- **DATASET CONTENT**:
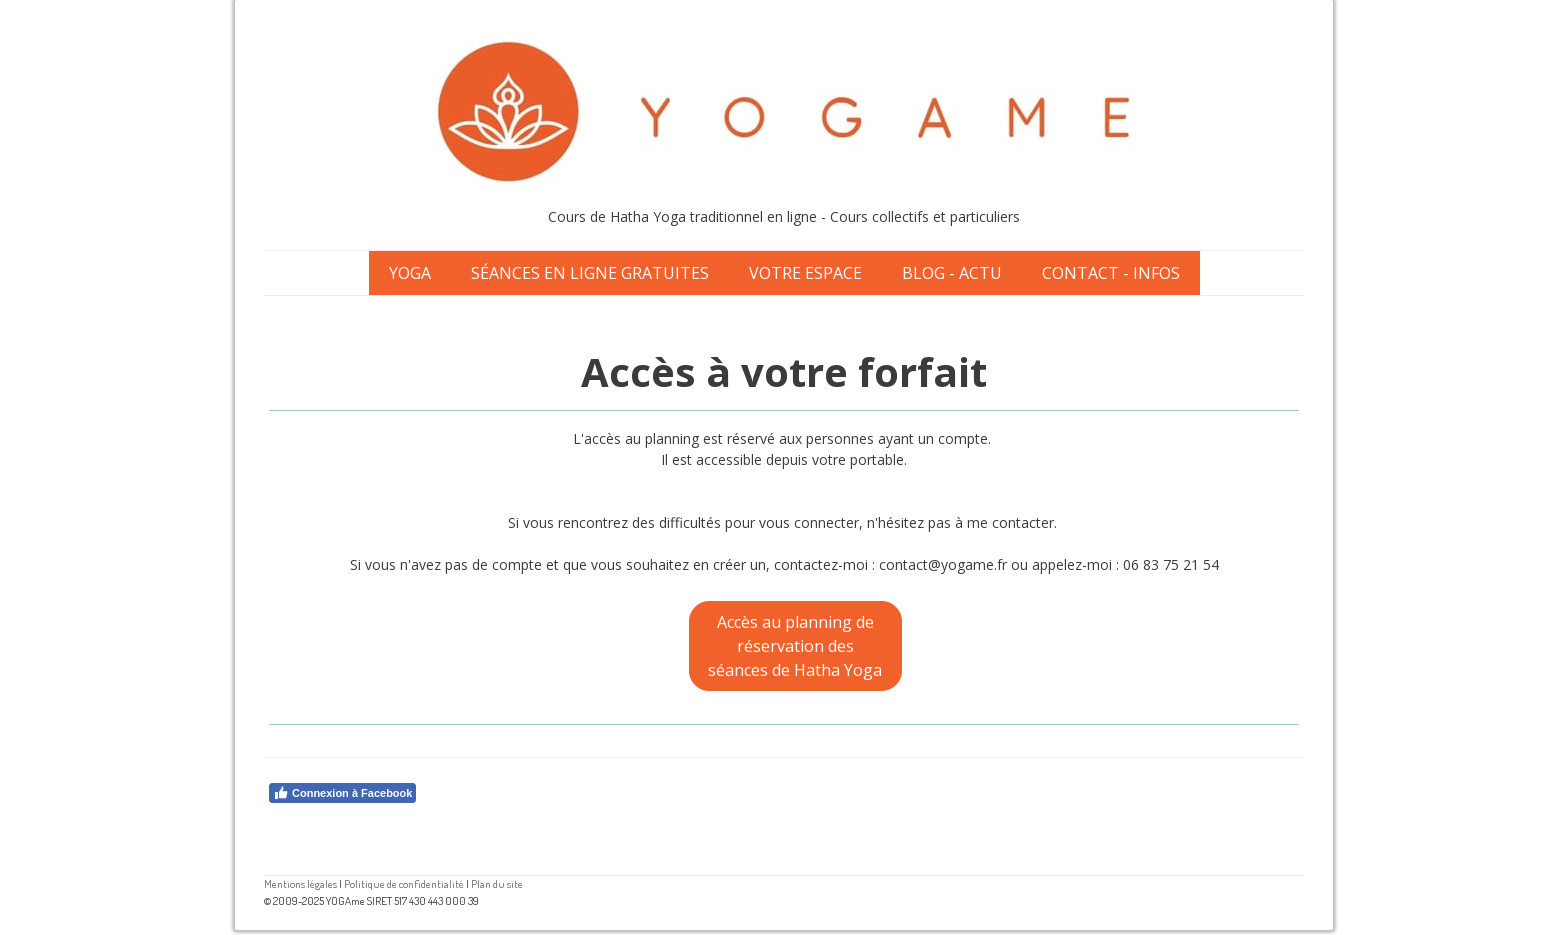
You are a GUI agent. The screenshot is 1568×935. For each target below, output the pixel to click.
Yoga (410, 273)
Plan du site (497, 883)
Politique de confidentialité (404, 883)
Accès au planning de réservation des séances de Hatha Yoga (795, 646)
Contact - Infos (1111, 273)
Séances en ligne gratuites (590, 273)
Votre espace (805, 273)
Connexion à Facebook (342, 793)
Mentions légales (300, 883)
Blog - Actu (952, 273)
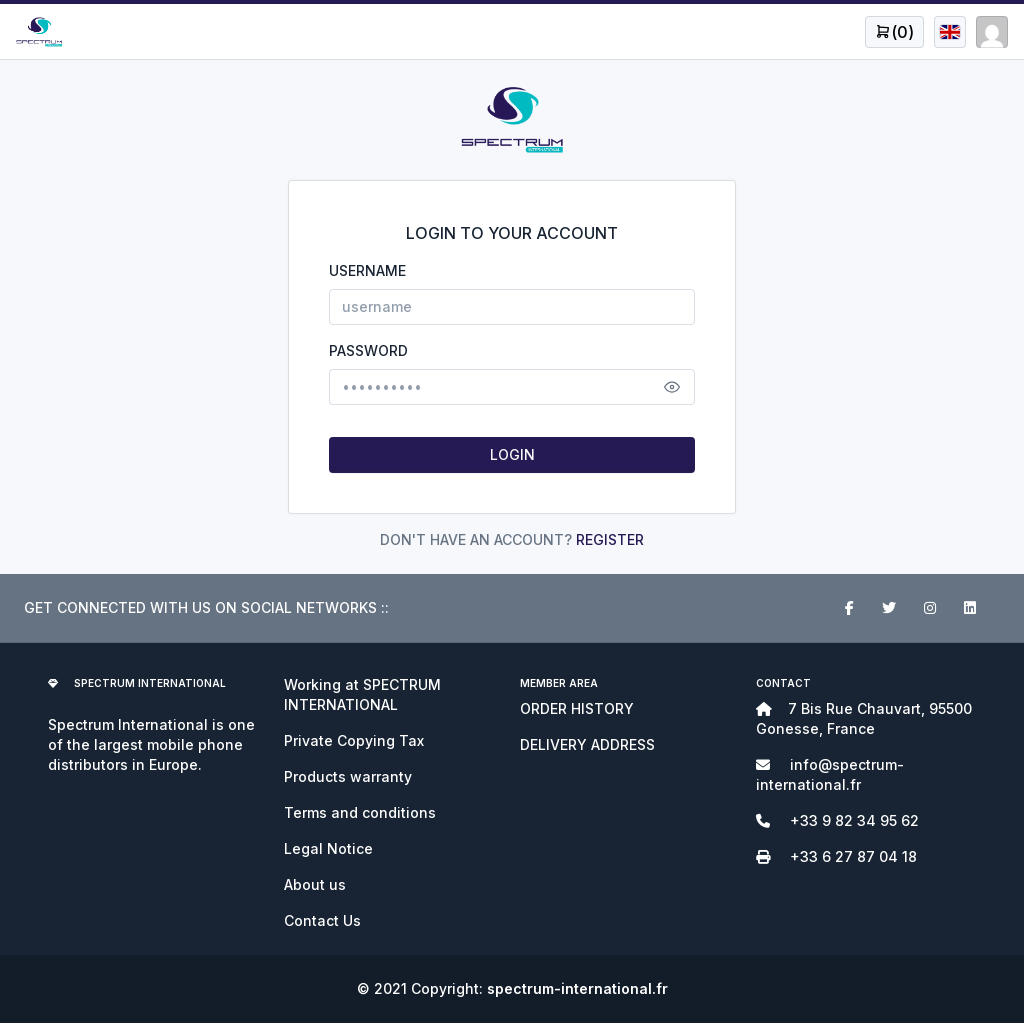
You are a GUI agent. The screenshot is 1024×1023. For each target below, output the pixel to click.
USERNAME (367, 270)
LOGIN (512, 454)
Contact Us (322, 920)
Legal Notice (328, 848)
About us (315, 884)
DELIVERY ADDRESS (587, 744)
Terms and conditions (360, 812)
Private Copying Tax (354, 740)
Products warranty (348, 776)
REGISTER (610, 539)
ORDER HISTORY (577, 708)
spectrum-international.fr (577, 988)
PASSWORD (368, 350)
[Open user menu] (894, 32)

...

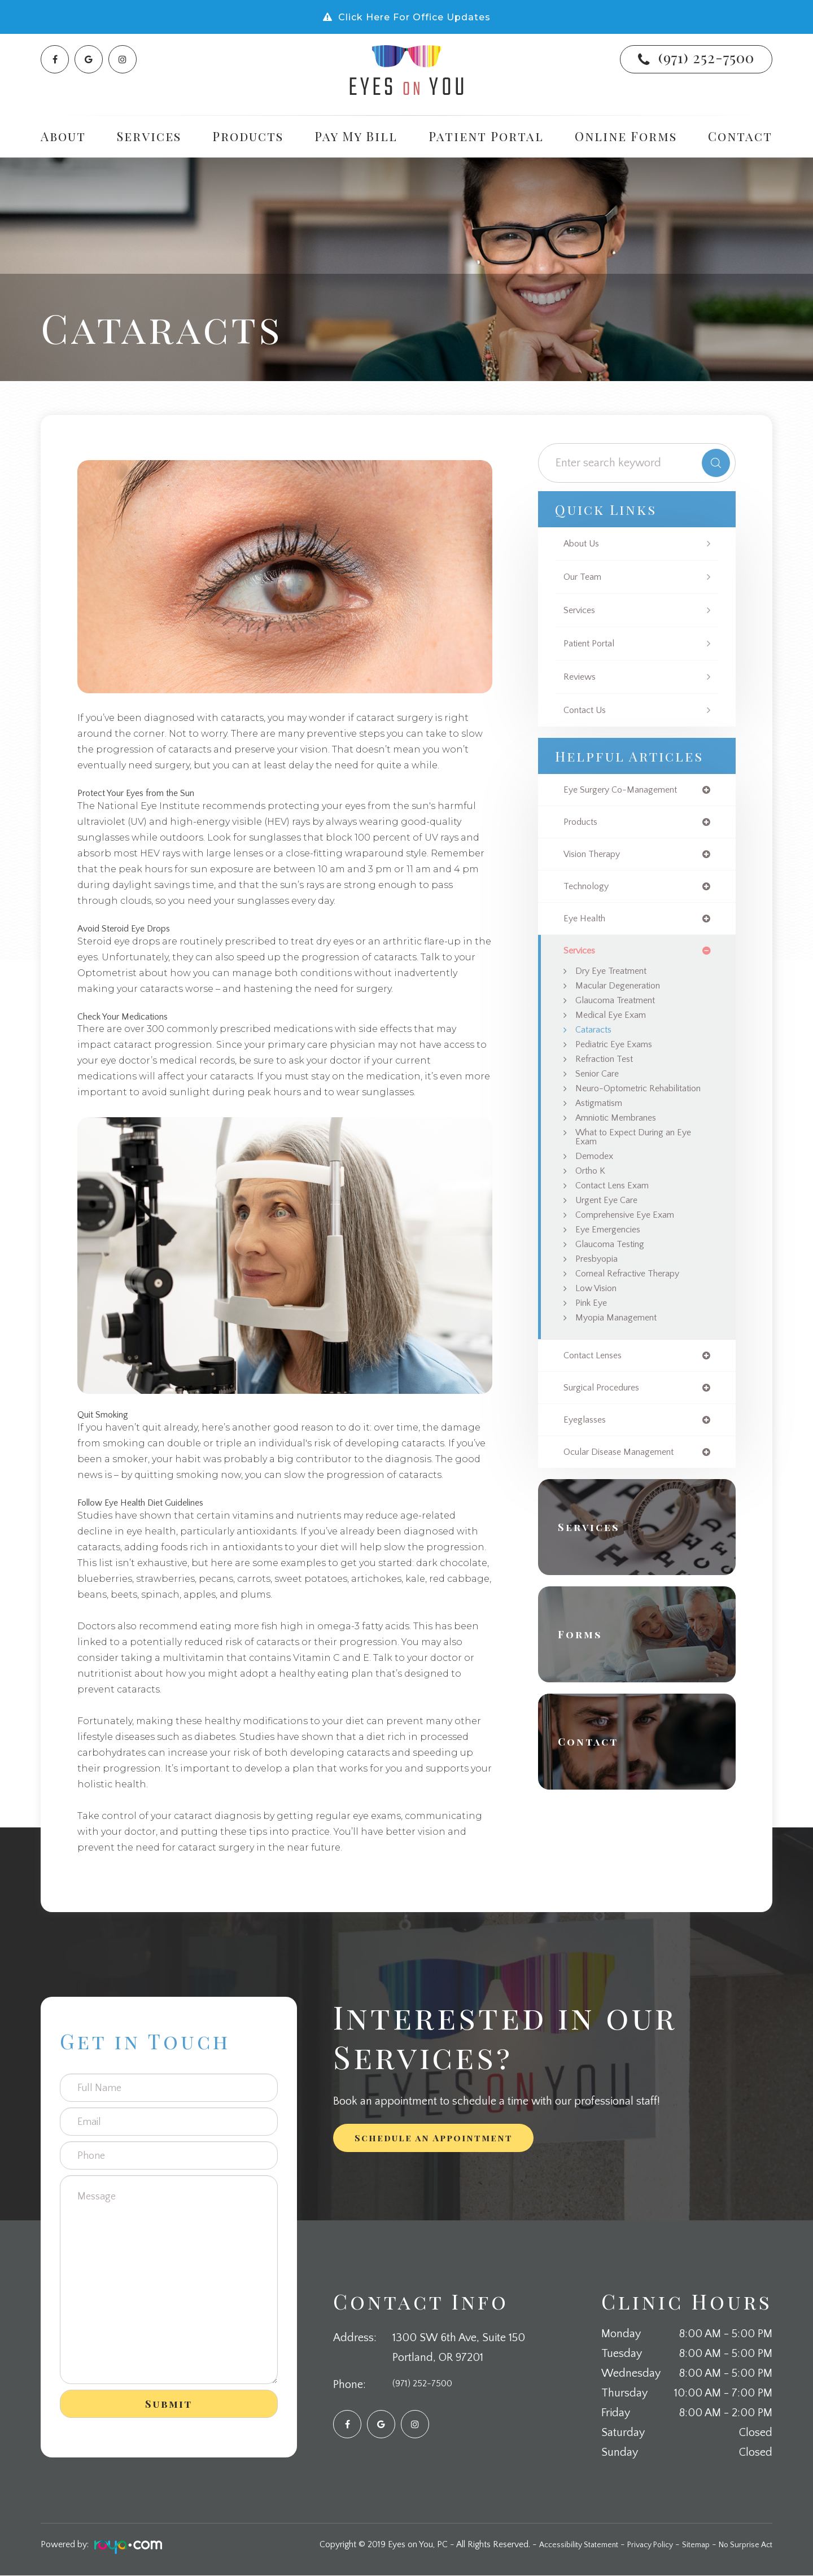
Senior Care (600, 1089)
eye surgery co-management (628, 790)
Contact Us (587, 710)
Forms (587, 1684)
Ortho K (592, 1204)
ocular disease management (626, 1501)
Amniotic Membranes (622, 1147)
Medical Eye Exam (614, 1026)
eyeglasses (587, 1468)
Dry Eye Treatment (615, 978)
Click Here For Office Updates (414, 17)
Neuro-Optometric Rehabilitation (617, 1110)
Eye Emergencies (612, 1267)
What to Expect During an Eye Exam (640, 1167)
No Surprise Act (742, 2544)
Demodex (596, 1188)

--

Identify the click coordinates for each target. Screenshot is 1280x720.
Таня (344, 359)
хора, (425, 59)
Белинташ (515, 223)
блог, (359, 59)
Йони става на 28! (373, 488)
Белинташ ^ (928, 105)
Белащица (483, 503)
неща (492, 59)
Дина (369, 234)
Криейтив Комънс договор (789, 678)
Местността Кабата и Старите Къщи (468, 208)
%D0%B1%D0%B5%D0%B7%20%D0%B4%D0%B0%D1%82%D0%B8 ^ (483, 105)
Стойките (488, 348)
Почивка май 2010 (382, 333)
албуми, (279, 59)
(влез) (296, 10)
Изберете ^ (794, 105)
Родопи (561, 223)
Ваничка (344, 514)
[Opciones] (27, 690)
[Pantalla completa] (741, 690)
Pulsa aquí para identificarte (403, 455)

- **TASK GOAL**: In how many lines of the records does the word "output" appear? Reply with the number only.

- **SOLUTION BELOW**: 2